First, Townsend threw six shutout innings against rival Mundelein — and allowed just three hits — to keep the Wildcats (15-8 overall, 6-2) in the hunt for the North Suburban Conference Lake Division title, just a game behind the Mustangs (21-4, 7-1).
Each club has four division games remaining.
After the game, he told reporters he’s verbally committed to pitch next season at the college level, for Division III Augustana, in Rock Island, Ill., once he graduates.
A member of Augustana’s coaching staff was even on hand to witness Townsend’s performance — one Libertyville coach Jim Schurr thought was among his best this season.
“He (Townsend) got the leadoff hitter out in the first four innings,” Schurr said. “The way Darwin’s throwing the baseball, he didn’t strike everybody out, but he hit his spots and got all of his pitches over four strikes.”

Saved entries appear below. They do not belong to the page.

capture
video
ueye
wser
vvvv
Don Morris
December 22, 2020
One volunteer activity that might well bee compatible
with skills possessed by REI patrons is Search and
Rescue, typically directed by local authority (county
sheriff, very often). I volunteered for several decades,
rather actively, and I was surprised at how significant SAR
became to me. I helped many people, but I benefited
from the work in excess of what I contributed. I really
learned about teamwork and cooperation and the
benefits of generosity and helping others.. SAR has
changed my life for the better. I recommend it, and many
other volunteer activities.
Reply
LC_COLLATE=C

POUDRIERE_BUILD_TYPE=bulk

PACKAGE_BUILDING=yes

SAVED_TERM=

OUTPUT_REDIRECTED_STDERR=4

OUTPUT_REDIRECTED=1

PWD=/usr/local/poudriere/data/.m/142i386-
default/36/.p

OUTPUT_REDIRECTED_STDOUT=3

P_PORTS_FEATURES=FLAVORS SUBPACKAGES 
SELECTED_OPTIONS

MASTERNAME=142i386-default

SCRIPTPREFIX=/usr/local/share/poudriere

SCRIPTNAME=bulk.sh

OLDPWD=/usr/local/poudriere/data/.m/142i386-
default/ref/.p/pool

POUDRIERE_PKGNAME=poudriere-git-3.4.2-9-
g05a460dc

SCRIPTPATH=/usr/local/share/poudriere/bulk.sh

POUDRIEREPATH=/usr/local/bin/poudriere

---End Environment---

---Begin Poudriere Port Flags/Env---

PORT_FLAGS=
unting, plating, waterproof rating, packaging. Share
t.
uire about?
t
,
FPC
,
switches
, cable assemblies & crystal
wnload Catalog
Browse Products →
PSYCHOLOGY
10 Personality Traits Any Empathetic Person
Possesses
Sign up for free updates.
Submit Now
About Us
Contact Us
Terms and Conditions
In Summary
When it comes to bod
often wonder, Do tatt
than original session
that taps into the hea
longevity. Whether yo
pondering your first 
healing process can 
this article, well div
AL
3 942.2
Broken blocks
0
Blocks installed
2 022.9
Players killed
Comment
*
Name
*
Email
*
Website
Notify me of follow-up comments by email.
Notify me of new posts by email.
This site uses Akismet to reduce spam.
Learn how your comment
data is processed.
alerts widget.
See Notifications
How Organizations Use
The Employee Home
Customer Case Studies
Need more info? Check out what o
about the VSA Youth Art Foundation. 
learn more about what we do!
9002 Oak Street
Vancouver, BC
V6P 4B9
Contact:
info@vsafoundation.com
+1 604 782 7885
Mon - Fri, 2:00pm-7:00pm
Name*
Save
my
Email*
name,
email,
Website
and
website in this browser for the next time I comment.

As a 6-foot-2 195-pound right-hander who features a fastball that tops out at 83-84 mph, curveball, slider and change, Townsend is already difficult for opposing teams to lock in on and hit. But the fact he has true command of all of his pitches most outings is what makes him especially dangerous.
“He’ll throw any pitch in just about any count and get it over for a strike,” Schurr said. “When he came up his sophomore year, I told him, ‘we’ve all got different styles and philosophies, and a pitcher’s got to be able to mix things up and have the confidence to use all your pitches.’ You can’t pitch to hitters’ counts and give them what they’re looking for for all the time on 2-0 or 3-1 — or be afraid of walking guys. That’s when hitters are sitting fastball.”

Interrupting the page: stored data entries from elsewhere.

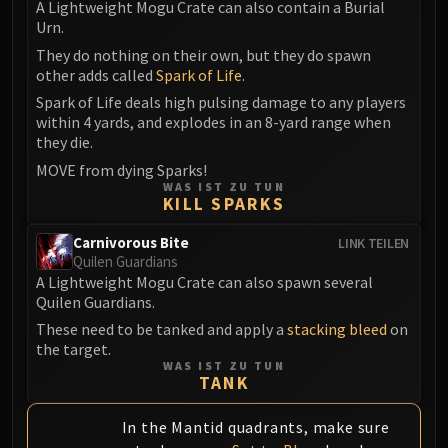
A Lightweight Mogu Crate can also contain a Burial
Urn.
They do nothing on their own, but they do spawn
other adds called
Spark of Life
.
Spark of Life deals high pulsing damage to any players
within 4 yards, and explodes in an 8-yard range when
they die.
MOVE from dying Sparks!
WAS IST ZU TUN
KILL SPARKS
Carnivorous Bite
LINK TEILEN
Quilen Guardians
A Lightweight Mogu Crate can also spawn several
Quilen Guardians.
These need to be tanked and apply a
stacking bleed
on
the target.
WAS IST ZU TUN
TANK
In the Mantid quadrants, make sure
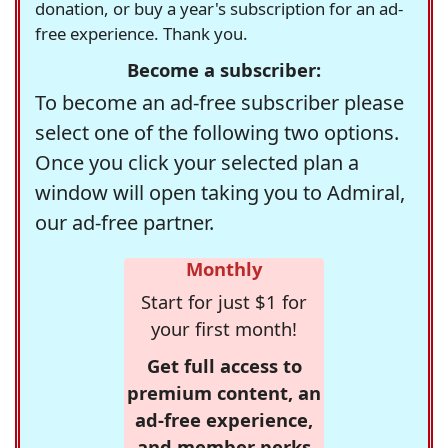
donation, or buy a year's subscription for an ad-
free experience. Thank you.
Become a subscriber:
To become an ad-free subscriber please
select one of the following two options.
Once you click your selected plan a
window will open taking you to Admiral,
our ad-free partner.
Monthly
Start for just $1 for
your first month!
Get full access to
premium content, an
ad-free experience,
and member perks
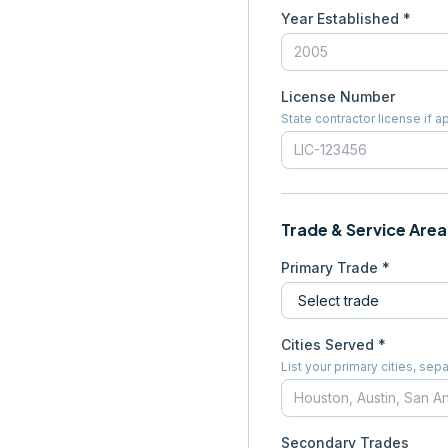
Year Established *
License Number
State contractor license if a
Trade & Service Area
Primary Trade *
Cities Served *
List your primary cities, s
Secondary Trades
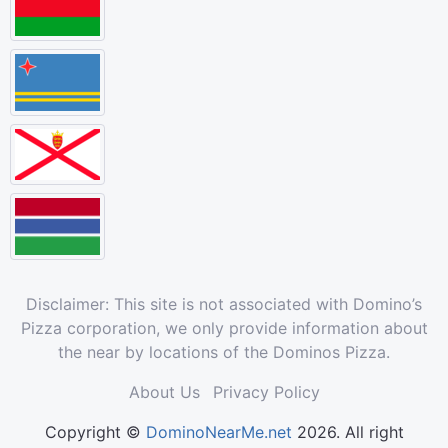
Disclaimer: This site is not associated with Domino’s
Pizza corporation, we only provide information about
the near by locations of the Dominos Pizza.
About Us
Privacy Policy
Copyright ©
DominoNearMe.net
2026. All right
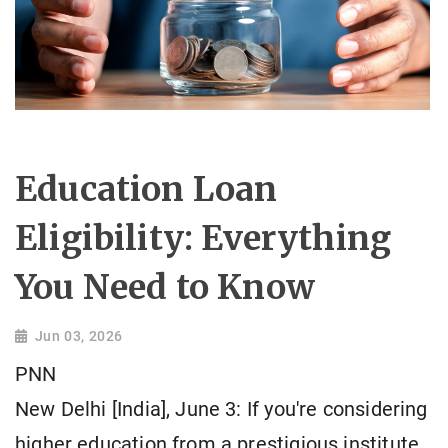
Education Loan
Eligibility: Everything
You Need to Know
Jun 03, 2026
PNN
New Delhi [India], June 3: If you're considering
higher education from a prestigious institute,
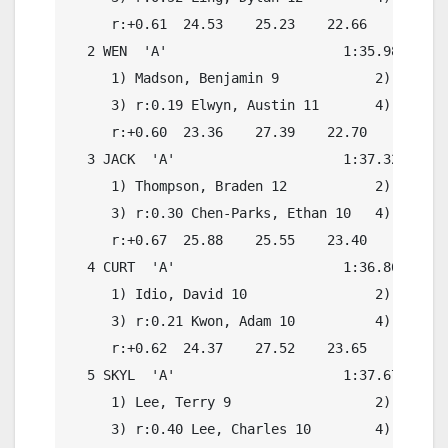
     r:+0.61  24.53    25.23    22.66    20.64

  2 WEN  'A'                      1:35.98    1:
     1) Madson, Benjamin 9            2) r:0.20
     3) r:0.19 Elwyn, Austin 11       4) r:0.28
     r:+0.60  23.36    27.39    22.70    21.57

  3 JACK  'A'                     1:37.32    1:
     1) Thompson, Braden 12           2) r:0.27
     3) r:0.30 Chen-Parks, Ethan 10   4) r:0.13
     r:+0.67  25.88    25.55    23.40    22.15

  4 CURT  'A'                     1:36.86    1:
     1) Idio, David 10                2) r:0.17
     3) r:0.21 Kwon, Adam 10          4) r:0.13
     r:+0.62  24.37    27.52    23.65    21.60

  5 SKYL  'A'                     1:37.67    1:
     1) Lee, Terry 9                  2) r:0.13
     3) r:0.40 Lee, Charles 10        4) r:0.41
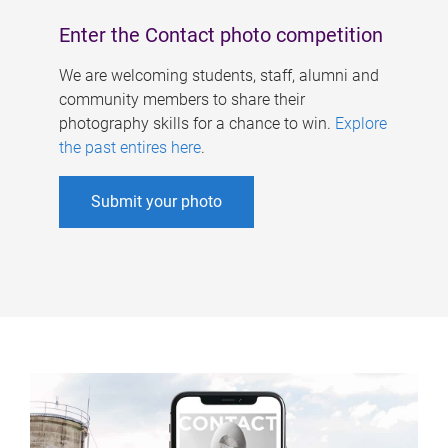
Enter the Contact photo competition
We are welcoming students, staff, alumni and
community members to share their
photography skills for a chance to win.
Explore
the past entires here
.
Submit your photo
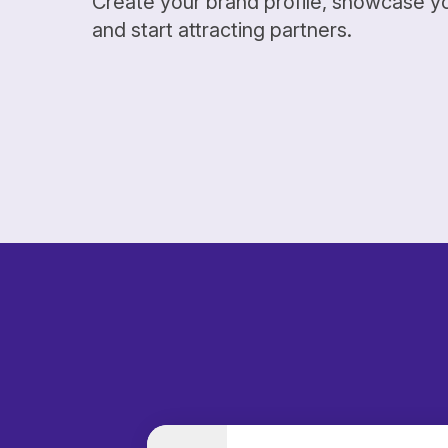
Create your brand profile, showcase y
and start attracting partners.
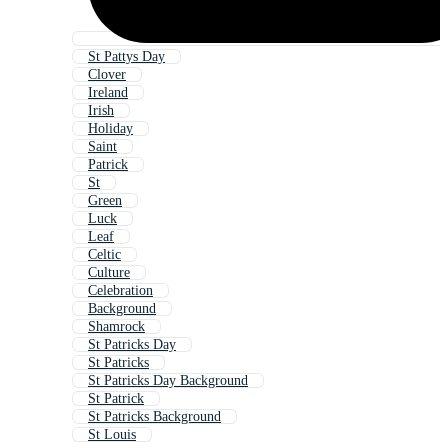
St Pattys Day
Clover
Ireland
Irish
Holiday
Saint
Patrick
St
Green
Luck
Leaf
Celtic
Culture
Celebration
Background
Shamrock
St Patricks Day
St Patricks
St Patricks Day Background
St Patrick
St Patricks Background
St Louis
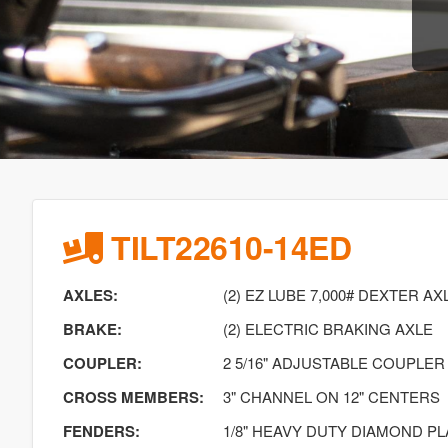
TILT22610-14ED
AXLES:
(2) EZ LUBE 7,000# DEXTER AX
BRAKE:
(2) ELECTRIC BRAKING AXLE
COUPLER:
2 5/16" ADJUSTABLE COUPLER
CROSS MEMBERS:
3" CHANNEL ON 12" CENTERS
FENDERS:
1/8" HEAVY DUTY DIAMOND PL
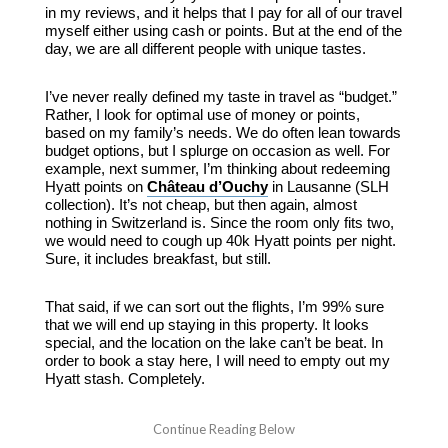
in my reviews, and it helps that I pay for all of our travel
myself either using cash or points. But at the end of the
day, we are all different people with unique tastes.
I’ve never really defined my taste in travel as “budget.”
Rather, I look for optimal use of money or points,
based on my family’s needs. We do often lean towards
budget options, but I splurge on occasion as well. For
example, next summer, I’m thinking about redeeming
Hyatt points on
Château d’Ouchy
in Lausanne (SLH
collection). It’s not cheap, but then again, almost
nothing in Switzerland is. Since the room only fits two,
we would need to cough up 40k Hyatt points per night.
Sure, it includes breakfast, but still.
That said, if we can sort out the flights, I’m 99% sure
that we will end up staying in this property. It looks
special, and the location on the lake can’t be beat. In
order to book a stay here, I will need to empty out my
Hyatt stash. Completely.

Midway through last month, Townsend missed two weeks due to inflamation in his right elbow, but he has started three games since. On Wednesday, he was removed after nearing 90 pitches.
In an interview last month, he told Pioneer Press he felt comfortable on the mound, like he “belongs there.”
“I try to take every game the same — just go in there and do what I can do, and pitch how I pitch, to help my team win,” Townsend said. “I’m just comfortable out there.”
During his team’s 5-3 road victory over Mundelein, Townsend was involved in one of the more unusual plays in the game of baseball. Mustangs pitcher Matt Langlie was called for a balk, yet followed through on his delivery on a pitch to Townsend, who belted the ball over the fence for what he thought was a two-run home run.
It was disallowed, however, due to the balk ruling.
“In the big leagues, when a play like that occurs, you get your option (of whether or not you want to keep the home run),” Schurr noted. ‘In the big leagues, that’s a live play ... it’s a continuation play, like basketball. You play the play out, and take your choice of which result you want.”